Well Trauma and Trouble and X-man are going to be close and it will pertain to them.
“But we can get rid of the ‘Bad Chair’ though”, I offer.
“Now that we have kids we need the bad chair.” Ward chimes in.
The keep pile remains larger than the discard pile.
“We have enough to fill a mall.” Ward later complains.
More like a junk shop really but he has a point. I have a really hard time separating with any of my stuff.
My therapist says that it’s because I claim attachments to material things because my mom left me when I was so young.
-June
PS- I DON’T really see a therapist. It isn’t tax deductible. Ah, taxes. Have I posted about that yet?
4 comments:
We have soooo much junk. Genetically, I'm predisposed to being a hoarder, so it's completely not my fault. But nonetheless, last year we began the road to recovery and are very close to kicking the hoarding habit.
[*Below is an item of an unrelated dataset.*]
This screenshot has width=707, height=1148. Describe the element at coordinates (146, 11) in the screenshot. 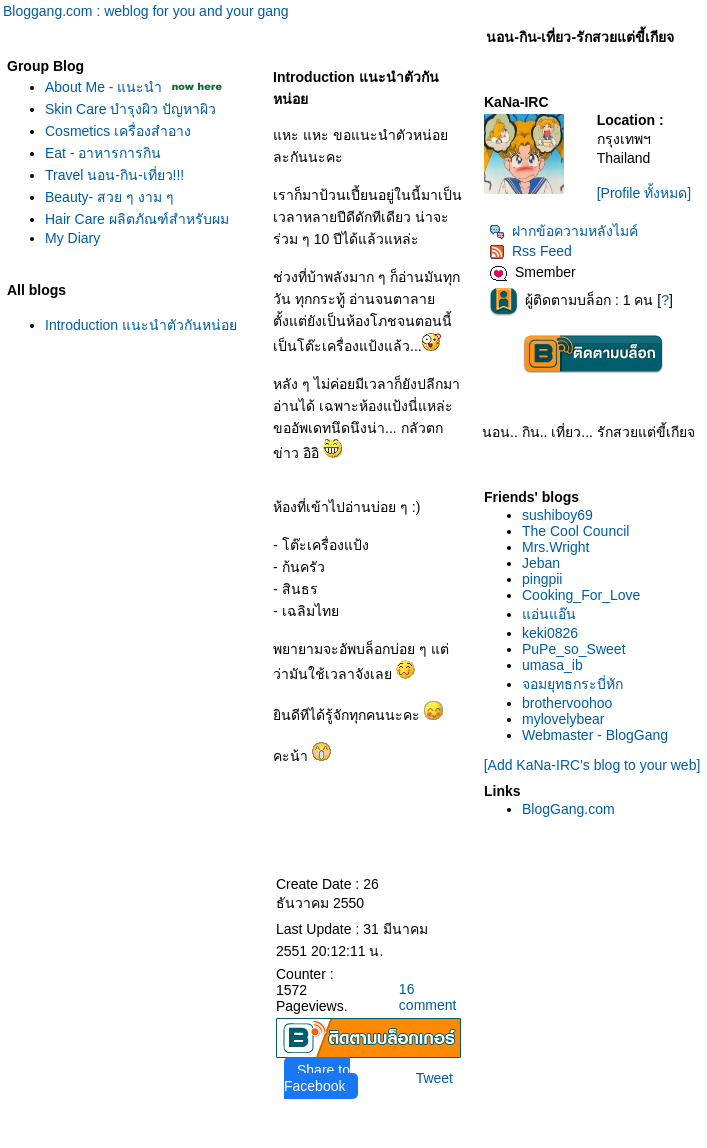

I see `Bloggang.com : weblog for you and your gang` at that location.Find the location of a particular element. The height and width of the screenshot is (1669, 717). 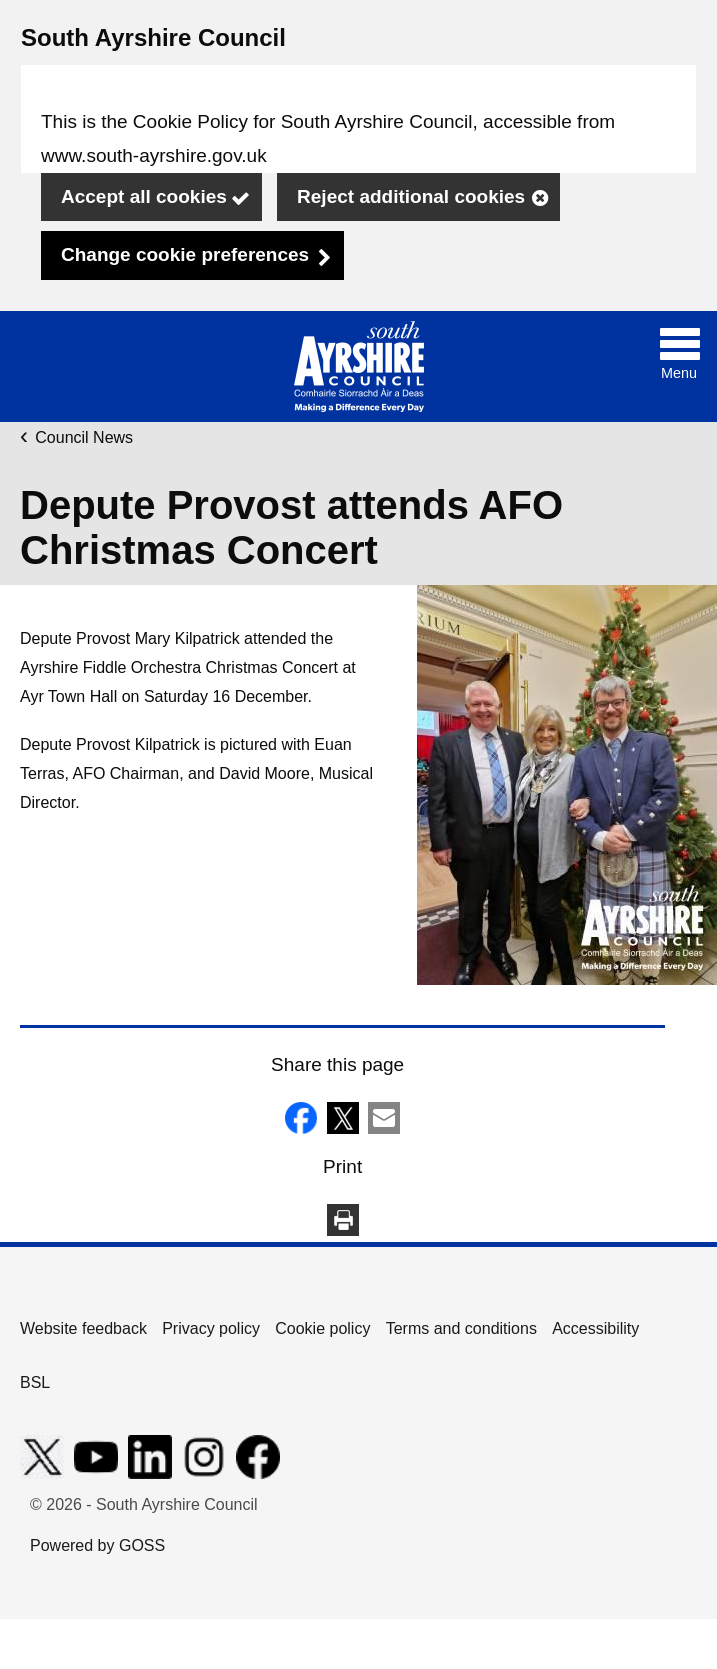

It was bad. Let me put it this way: just the master bedroom and closet yielded ELEVEN lawn and leaf size garbage bags to be pitched or donated. It took therapy in the form of a book just to get that far. That, and the fact that we were rapidly outgrowing our house. If you REEEALLLLY want to spring clean, I absolutely recommend this book. I'm even providing a convenient link to it on Amazon... http://www.amazon.com/Its-All-Too-Much-Living/dp/0743292650/ref=pd_bbs_1?ie=UTF8&s=books&qid=1207801099&sr=8-1
All that being said, our "bad chair" somehow still survived the purge...
Your grandma is really sweet.
My husband is a stockpiler and I am not. It can cause problems. This very moment in our garage there are about 10 full boxes of those flat carpenter pencils (I'd guess there are about 40-50 pencils in each box), the other day he told me he really needed to get some more because he's a little low. ALSO he likes to get his junk for free. That's a big part of the experience. He has gotten every one of those pencils for free. He's very proud.
In our garage there are also a large countertop, 2 unicycles, 6 styrofoam coolers used for mailing perishable items, and a rubbermaid box containing the house plans that his father drew up for the addition to the house he grew up in(an addition that was completed 30 years ago.) None of these items cost him a penny, and none of these items has an immediate use (or even a future use for some of them) but we shall not part with them because you never know.
Thanks for the book link, I took a look at it but I am not to buy anything online until the end of May because I bought a new camera.
I feel like we are constantly getting rid of things and then replacing those few things with a bunch of new things.
I think WE have a box of those free pencils in our garage, they were a Christmas gift from Sullivan to Ward, Ward was very excited about them. I am the worst hoarder who lives here so I won't comment on Ward too much. Most of his stuff is here because we won't rent a warehouse for supplies.
-June
Sullivan must really love Ward if he parted with a whole box of pencils.